Extracted page text data:
::::::::::
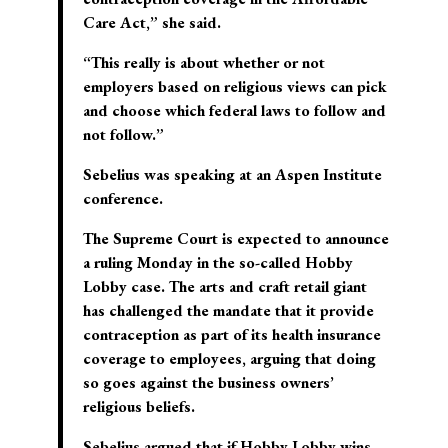
Care Act,” she said.
“This really is about whether or not
employers based on religious views can pick
and choose which federal laws to follow and
not follow.”
Sebelius was speaking at an Aspen Institute
conference.
The Supreme Court is expected to announce
a ruling Monday in the so-called Hobby
Lobby case. The arts and craft retail giant
has challenged the mandate that it provide
contraception as part of its health insurance
coverage to employees, arguing that doing
so goes against the business owners’
religious beliefs.
Sebelius argued that if Hobby Lobby wins,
::::::::::
In the entries above, one line contains "Sebelius was speaking at an Aspen Institute" and another contains "coverage to employees, arguing that doing". Reproduce exactly those two lines and the lines between them, nothing else.

EXERCISE RESPONSE:
Sebelius was speaking at an Aspen Institute
conference.
The Supreme Court is expected to announce
a ruling Monday in the so-called Hobby
Lobby case. The arts and craft retail giant
has challenged the mandate that it provide
contraception as part of its health insurance
coverage to employees, arguing that doing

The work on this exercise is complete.